Thembi cracks a joke about her being too drunk to count, and this makes everyone else chuckle. It also sets Sonia off again, and she turns to face him. As the argument gains momentum, Percy gets up and makes a show of putting on his boots. This makes everyone stop what they are doing.

“Bra Percy, don’t mind these guys,” says Thembi. “Let me just roll us another one.”

“You lot are carrying on like clowns, hey?” says Percy. “I can’t sit here and listen to you all talking nonsense to each other, I have other things to do.”

“It’s not all of us,” Alice says under her breath, but loud enough for Sonia to hear.

“You’ve been going on like spoiled children the whole time,” says Percy. “The only one who’s not making noise is this other guy.”

Everyone turns to look at the young writer who has been sitting just outside of the circle, leaning against a worn, red couch, and listening. Through the activity of the day, his presence in the room has gone largely unnoticed. Now, people begin asking him questions.

“Which publication did you say you were from?”

“What’s your agenda, hey?”

They do not allow him to answer.

“Who invited this guy anyway? Has he contributed anything?” asks Joe.

“Do we even know who he is? I’ve been watching him,” says Thembi. “He’s been recording our discussions this whole time.”

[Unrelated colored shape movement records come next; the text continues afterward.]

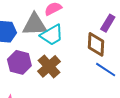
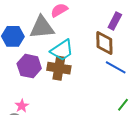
cyan trapezoid: (52, 35) -> (62, 50), moved
brown cross: (49, 66) -> (59, 68), turned -35

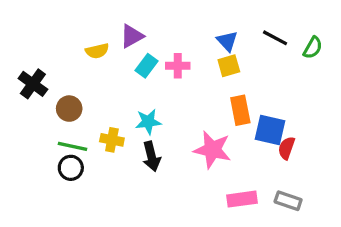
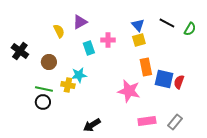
yellow semicircle: (97, 51) -> (59, 31), turned -104
cyan rectangle: (147, 66) -> (89, 48), moved, turned -56
brown circle: (69, 109) -> (49, 62), moved
cyan star: (148, 122) -> (79, 75), moved
red semicircle: (286, 148) -> (179, 82), moved
black arrow: (151, 156) -> (92, 125), moved, turned 72
gray rectangle: (288, 201) -> (175, 122), turned -70

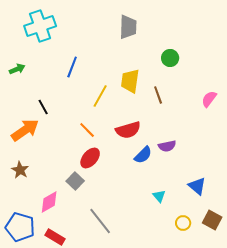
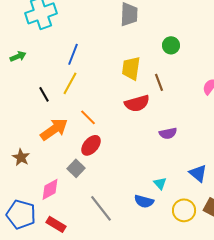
yellow line: (100, 96) -> (70, 83), moved
orange arrow: (25, 130) -> (54, 129), moved
red semicircle: (128, 130) -> (137, 103), moved
blue semicircle: (143, 155) -> (144, 201), moved, turned 60
yellow circle: (183, 223) -> (184, 210), size x1.5

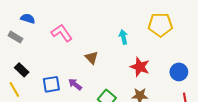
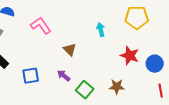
red star: (140, 67) -> (130, 56), moved
purple arrow: (75, 84) -> (64, 76), moved

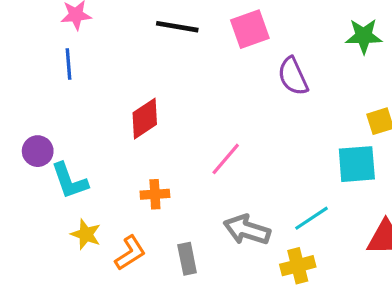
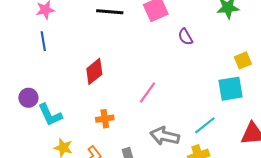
purple semicircle: (293, 76) -> (185, 37), size x0.7

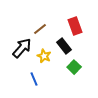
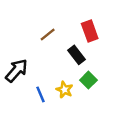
black arrow: (22, 48) -> (17, 70), moved
yellow star: (44, 56) -> (64, 90), moved

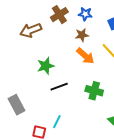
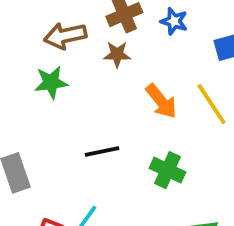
brown star: (82, 35) -> (117, 54), moved
green star: (46, 66) -> (51, 82), moved

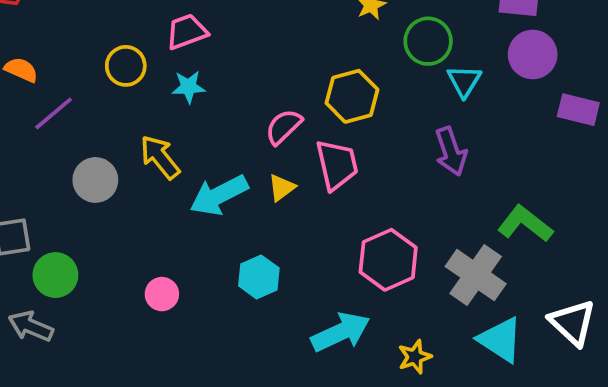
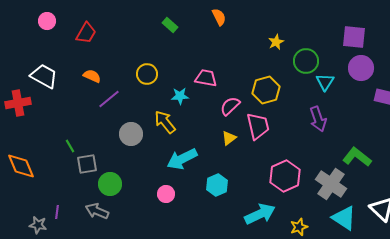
pink trapezoid: (187, 32) -> (206, 78), moved, turned 30
cyan star: (189, 87) -> (180, 96), moved
cyan arrow: (219, 195) -> (182, 159), moved

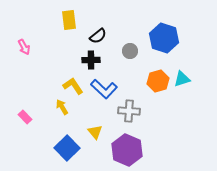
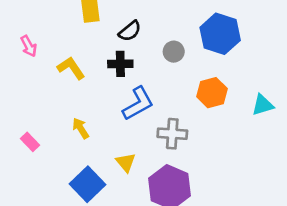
cyan triangle: (182, 79) -> (263, 105), moved
yellow L-shape: (73, 86) -> (71, 68), moved
blue L-shape: (104, 89) -> (138, 104), turned -72

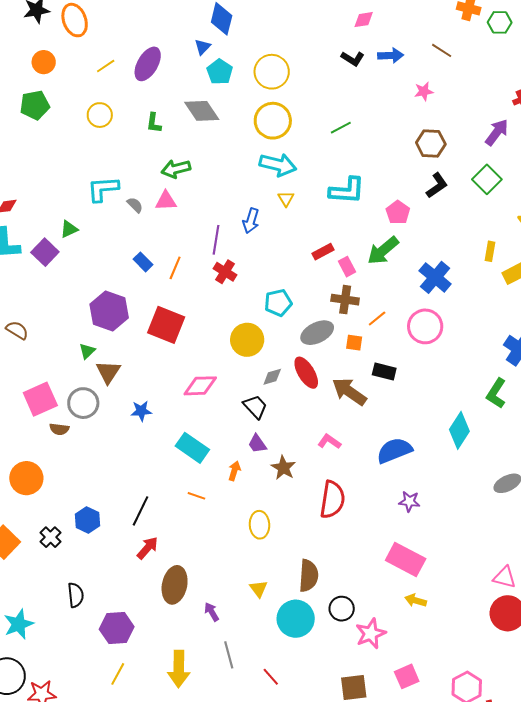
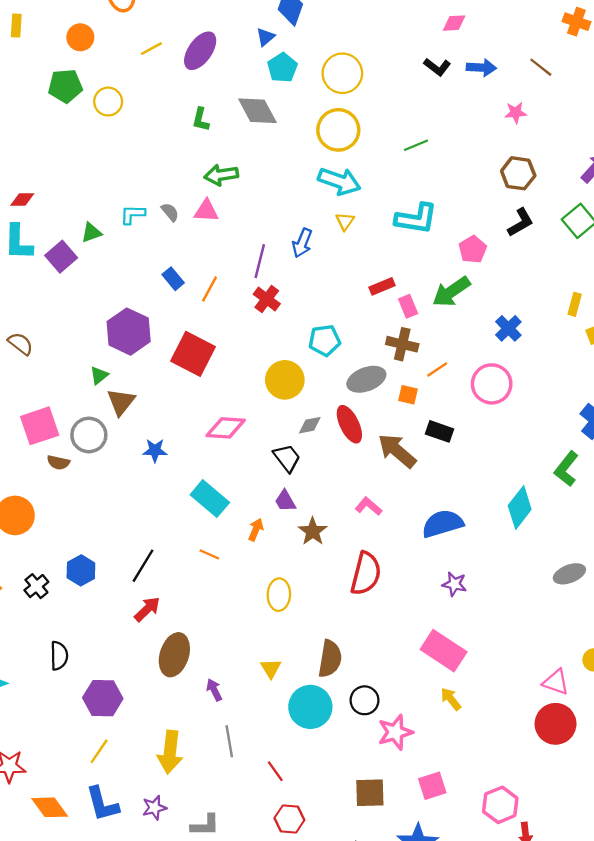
yellow circle: (100, 115) -> (108, 102), moved
cyan L-shape: (103, 189) -> (133, 214), moved, size x0.7
blue cross: (435, 277) -> (508, 328), size x0.7
yellow arrow: (416, 600) -> (451, 699), turned 30

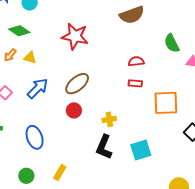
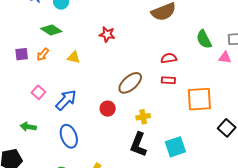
red star: (75, 36) -> (107, 34), size x0.6
yellow triangle: (30, 58) -> (74, 57), moved
brown ellipse: (77, 84) -> (130, 83), moved
blue arrow: (38, 88) -> (66, 100), moved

The room falls quiet. Keeping the meeting phone-free was one of the first things we agreed upon today. It’s not clear why. Thembi had said something about the possibility of our phones being tapped. Percy considered them to be sources of distraction. None of us took any issue with this. We simply switched them off and left them in our bags. The writer, it seems, chose to keep his phone on.

Everyone is looking at the writer now. He tries to explain himself but cannot find the words. His eyes scan the room for a kind face, an ally. No one is willing to claim any kind of relationship with him. He is nobody’s friend, or anyone’s acquaintance. Thembi and Joe walk over and ask him for his phone, Sonia tells him they need to search his bag. He does not object to any of this. They search through everything, finding nothing. Percy, who has been standing and watching the whole scene play out, tells them to give the writer back his things.

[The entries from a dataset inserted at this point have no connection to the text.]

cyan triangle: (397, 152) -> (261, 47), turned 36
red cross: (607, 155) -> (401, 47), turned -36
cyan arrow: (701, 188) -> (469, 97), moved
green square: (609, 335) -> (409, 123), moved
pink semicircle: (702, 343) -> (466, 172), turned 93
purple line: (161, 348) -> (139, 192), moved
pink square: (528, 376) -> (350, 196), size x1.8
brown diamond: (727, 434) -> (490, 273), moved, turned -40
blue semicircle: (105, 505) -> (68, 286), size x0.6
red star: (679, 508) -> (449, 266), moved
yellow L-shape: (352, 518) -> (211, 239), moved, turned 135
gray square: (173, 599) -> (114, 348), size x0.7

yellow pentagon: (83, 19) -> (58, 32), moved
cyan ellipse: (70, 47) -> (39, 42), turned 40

“I think you’d better leave, my friend,” he says.

As soon as the door closes behind him, we begin talking excitedly about what has just taken place. None of us invited the stranger, we agree, we all assumed he arrived with someone else. Thembi recounts his experiences in student movements, telling us how there was always someone working to derail their plans from the inside. Bontle and Joe nod, vigorously. Khumo tells Alice how unnerving it is to have a total stranger in her home and wonders whether she should call the police. Alice is happy to stay a while and keep her company. Percy removes his boots again and sits on the couch, listening to everyone. We all agree that the stranger must have been sent here by someone and that he probably wasn’t even a writer at all. We conclude that we did the right thing by kicking him out and that, going forward, we should be more careful and deliberate about our gatherings. There is a lightness to the room, now. Smoke and chatter.

Sonia appears at the kitchen door, which is still blocked by pieces of furniture, and climbs over a small table, a fresh quart of Lion Lager in each hand. She opens both and passes them around the room.